SPRINGFIELD, Illinois (AP) – Trois anciens gardiens de prison de l’Illinois risquent la vie derrière les barreaux après le passage à tabac mortel en 2018 d’un détenu de 65 ans dans une affaire marquée par les mensonges impunis d’autres agents correctionnels qui continuent d’obtenir des augmentations de salaire, des dossiers obtenu par l’Associated Press et les documents judiciaires montrent.

Les jurys ont condamné l’officier du Département des services correctionnels Alex Banta en avril et le lieutenant Todd Sheffler en août pour violations des droits civils fédéraux en grande partie grâce à la coopération du troisième, le Sgt. Willie Heden. Hedden espère une réduction de peine – même s’il a admis avoir menti sur son implication jusqu’à ce qu’il plaide coupable il y a 18 mois.

Mais le récit de Hedden sur ce qui est arrivé au détenu du centre correctionnel de l’ouest de l’Illinois, Larry Earvin, le 17 mai 2018, n’est pas unique.
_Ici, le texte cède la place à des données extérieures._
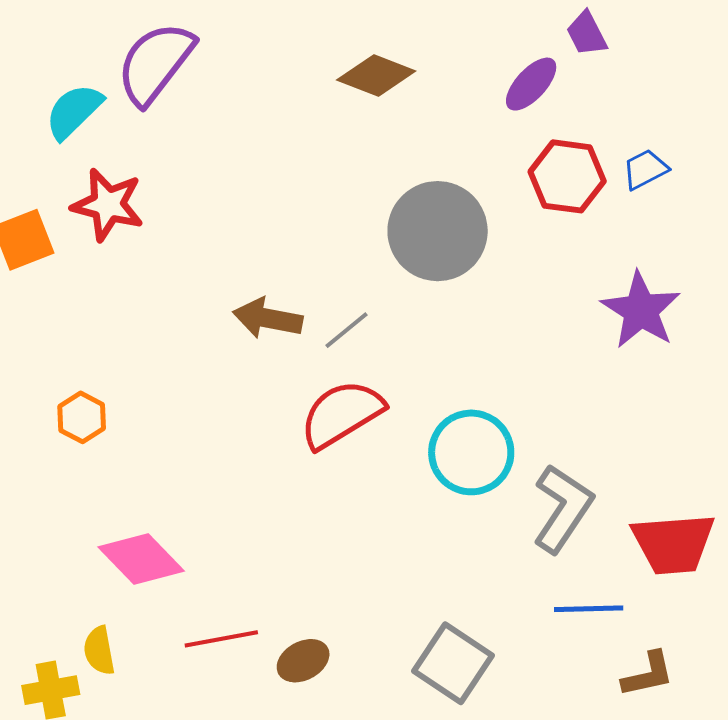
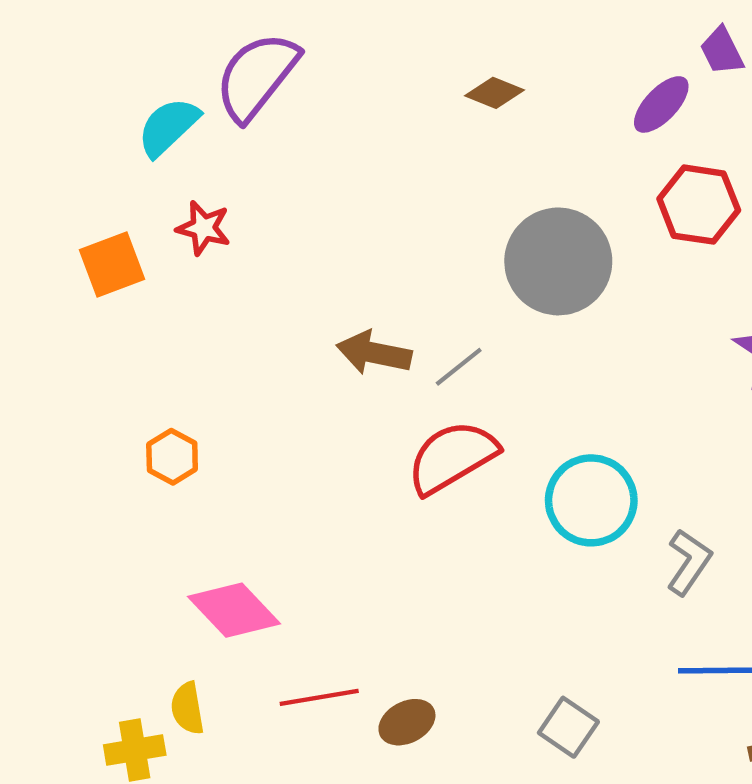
brown diamond: (376, 75) -> (495, 93), size x0.7
red star: (108, 205) -> (203, 228), size x0.7
gray L-shape: (563, 508) -> (689, 562), size x0.7
gray square: (453, 663) -> (568, 727), size x0.7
Un témoignage similaire a été offert par six autres agents correctionnels qui travaillent toujours au cachot de Mount Sterling, à 400 kilomètres au sud-ouest de Chicago.

Comme Hedden, tous ont admis sous serment qu’au départ, ils avaient menti aux autorités enquêtant sur la mort d’Earvin, notamment à la police de l’État de l’Illinois et au FBI. Ils ont dissimulé les coups brutaux qui ont eu lieu et ont conduit à la mort d’Earvin six semaines plus tard à la suite d’un traumatisme contondant à la poitrine et à l’abdomen, selon des rapports d’autopsie.
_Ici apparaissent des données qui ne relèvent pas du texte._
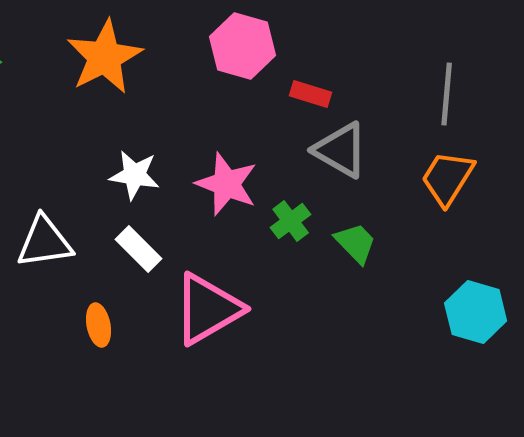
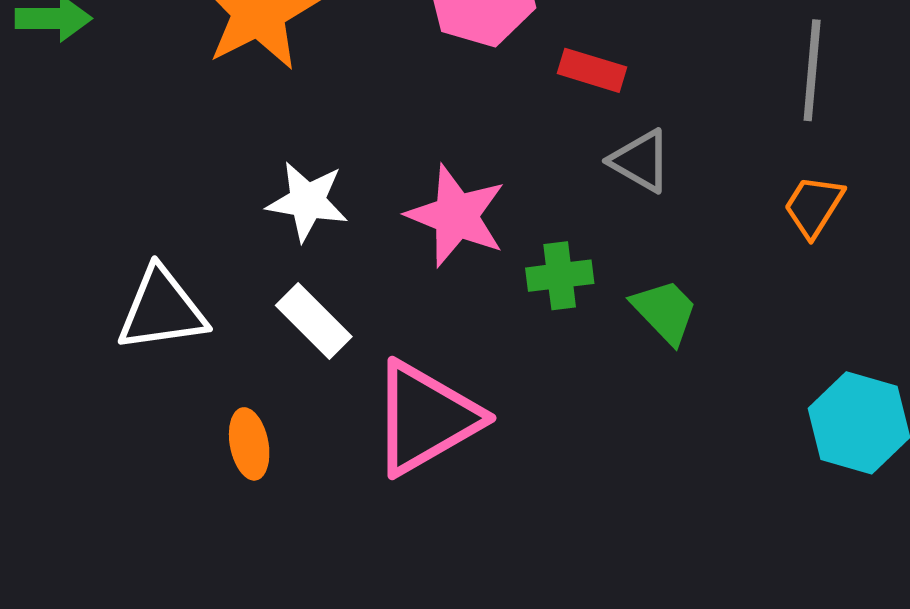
gray triangle: (341, 150) -> (641, 161), size x0.7
orange trapezoid: (448, 178) -> (814, 206), size x0.7
green cross: (291, 221) -> (560, 276), turned 30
Les documents obtenus par l’AP en vertu de la loi sur la liberté d’information de l’Illinois indiquent qu’aucun des gardes n’a été puni pour la dissimulation. Bien qu’ils aient admis leurs indiscrétions, les lieutenants. Matthew Lindsey et Blake Haubrich, sergents. Derek Hasten, Brett Hendricks et Shawn Volk et l’officier Richard Waterstraat ont prospéré – trois ont été promus, un a été en congé payé et, en moyenne, ils ont vu des augmentations de salaire de près de 30% et des augmentations de prestations de retraite.

Même s’ils étaient licenciés de leur emploi maintenant, ils garderaient l’argent supplémentaire des augmentations de salaire – liées aux promotions ou à un accord contractuel – et les augmentations d’accompagnement des prestations de retraite.

Les numéros de téléphone associés aux agents ne sont pas connectés ou les messages n’ont pas été renvoyés. Aucun n’a répondu à une demande par l’intermédiaire du service correctionnel de leur parler.

La porte-parole des services correctionnels, Naomi Puzzello, a déclaré qu’un examen interne de l’incident d’Earvin avait été reporté jusqu’à ce que l’enquête fédérale soit terminée. Elle a promis que les services correctionnels prendraient «toutes les mesures appropriées» pour punir les fautes. Mais il n’a pas le pouvoir “de prélever les anciens salaires d’un employé ou de porter atteinte à une pension”, a-t-elle déclaré.

Banta et Sheffler sont en détention fédérale, en attente de condamnation – Banta mardi et Sheffler le 6 janvier. La condamnation de Hedden n’a pas été fixée.

Hedden a témoigné en avril qu’il attribuait à “la culture de Western” qui appelait à brutaliser les fauteurs de troubles tout en les escortant jusqu’à l’unité d’isolement utilisée pour discipliner les détenus qui enfreignent les règles ou menacent la sécurité de la prison.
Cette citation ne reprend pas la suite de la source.